On one-year anniversary of the Dodd-Frank Act, we still do not have an insurance expert who is able to vote on critical regulatory decisions such as whether special rules for systemically important financial institutions will be imposed on any property/casualty insurers.
P/C insurance companies by nature are not systemically risky. Home, auto and business insurance companies remained strong and stable throughout the financial crisis due to our unique regulatory structure that enforces strict solvency standards and consumer protections. P/C insurers are not highly leveraged or interconnected and have a fundamentally different business model than banks, a fact that warrants different regulatory treatment.
Federal and Global Regulation
Last month, Illinois Director of Insurance Michael McRaith took the lead of the newly created Federal Insurance Office (FIO) in Washington, which will play an important role in leading international negotiations on insurance issues.
The FIO was created in the Dodd-Frank Act and will operate from within the U.S. Department of Treasury. FIO will be required to monitor the insurance industry, advise Congress on insurance issues, help lead U.S. efforts on international insurance issues, and advise various federal entities on insurers’ systemic risk exposure.
The new insurance office does not have regulatory power. Congress explicitly protected the state insurance regulatory system, which is different from other sectors of the financial services industry, and determined that the FIO will not serve as a duplicative federal insurance regulator.

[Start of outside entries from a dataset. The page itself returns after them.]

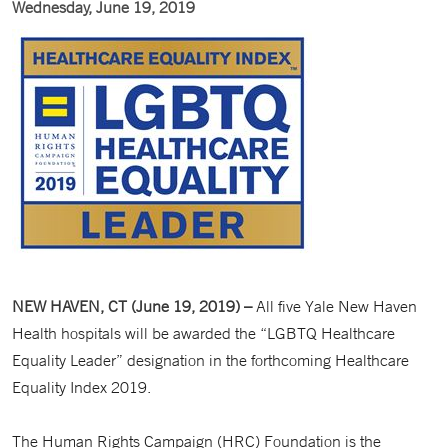
Wednesday, June 19, 2019
NEW HAVEN, CT (June 19, 2019) –
All five Yale New Haven
Health hospitals will be awarded the “LGBTQ Healthcare
Equality Leader” designation in the forthcoming Healthcare
Equality Index 2019.
The Human Rights Campaign (HRC) Foundation is the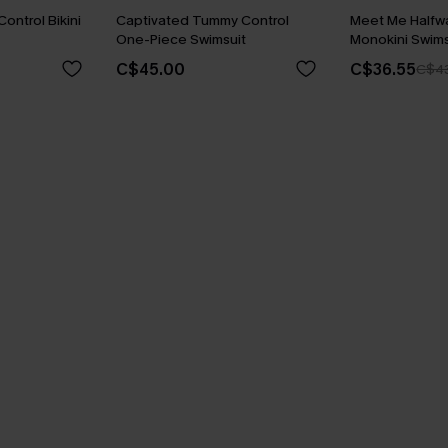
ontrol Bikini
Captivated Tummy Control
Meet Me Halfw
One-Piece Swimsuit
Monokini Swims
C$45.00
C$36.55
C$4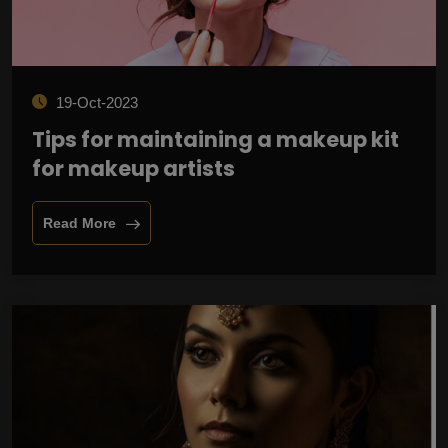
19-Oct-2023
Tips for maintaining a makeup kit
for makeup artists
Read More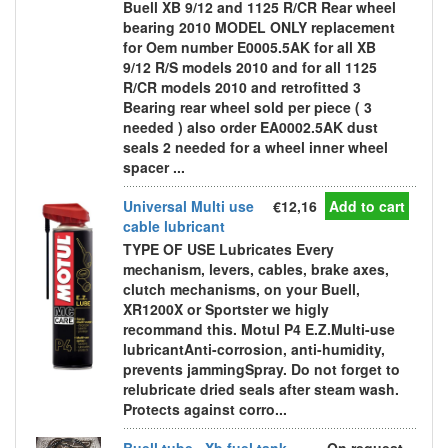
Buell XB 9/12 and 1125 R/CR Rear wheel
bearing 2010 MODEL ONLY replacement
for Oem number E0005.5AK for all XB
9/12 R/S models 2010 and for all 1125
R/CR models 2010 and retrofitted 3
Bearing rear wheel sold per piece ( 3
needed ) also order EA0002.5AK dust
seals 2 needed for a wheel inner wheel
spacer ...
Universal Multi use
€12,16
Add to cart
cable lubricant
TYPE OF USE Lubricates Every
mechanism, levers, cables, brake axes,
clutch mechanisms, on your Buell,
XR1200X or Sportster we higly
recommand this. Motul P4 E.Z.Multi-use
lubricantAnti-corrosion, anti-humidity,
prevents jammingSpray. Do not forget to
relubricate dried seals after steam wash.
Protects against corro...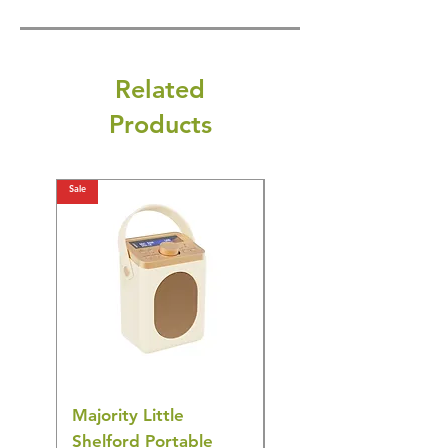
Related
Products
Sale
Sale
Majority Little
DYZI Rechargeable
Shelford Portable
EMS Foot Massager 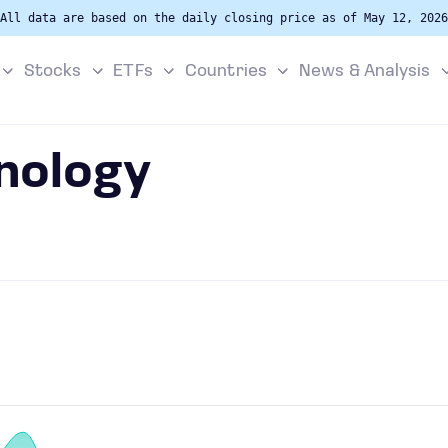
All data are based on the daily closing price as of May 12, 2026
Stocks
ETFs
Countries
News & Analysis
nology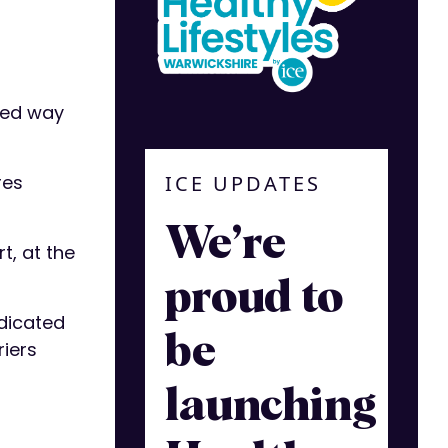
ted way
ICE UPDATES
res
We’re
t, at the
proud to
edicated
be
riers
launching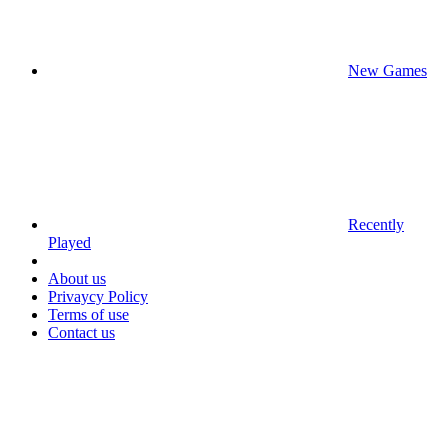
New Games
Recently
Played
About us
Privaycy Policy
Terms of use
Contact us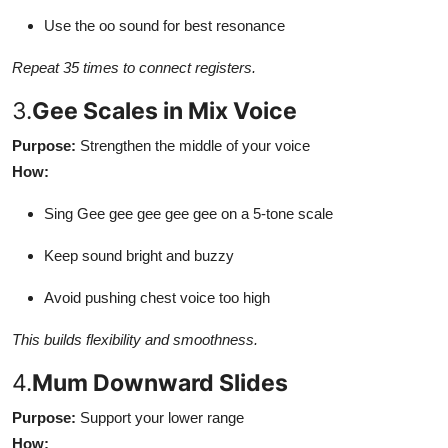
Use the oo sound for best resonance
Repeat 35 times to connect registers.
3.
Gee Scales in Mix Voice
Purpose:
Strengthen the middle of your voice
How:
Sing Gee gee gee gee gee on a 5-tone scale
Keep sound bright and buzzy
Avoid pushing chest voice too high
This builds flexibility and smoothness.
4.
Mum Downward Slides
Purpose:
Support your lower range
How: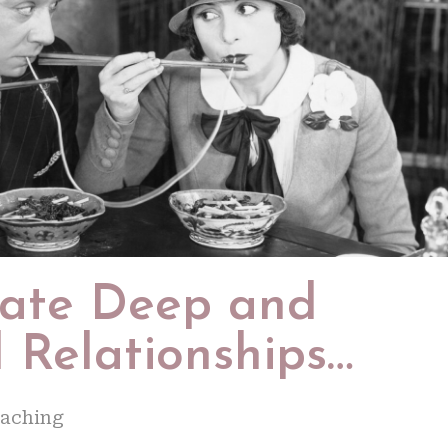
eate Deep and
 Relationships…
oaching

As an outgrowth of the financial crisis and the Dodd-Frank Act, international regulatory initiatives have gained momentum as well and are beginning to shape the agenda for U.S. regulators at both the state and federal levels. It’s especially significant for insurers when considering the U.S. writes almost 40 percent of the global insurance market. International issues continue to take on greater prominence for insurers as international regulatory bodies and forums develop new standards following the 2008 financial crisis. These international standards can affect all insurers in the U.S., regardless of size or the number of states in which they do business.
PCI will continue to actively engage to produce a more effective and efficient regulatory system and avoid duplicative regulatory authority and unnecessary burdens on U.S. companies and their customers.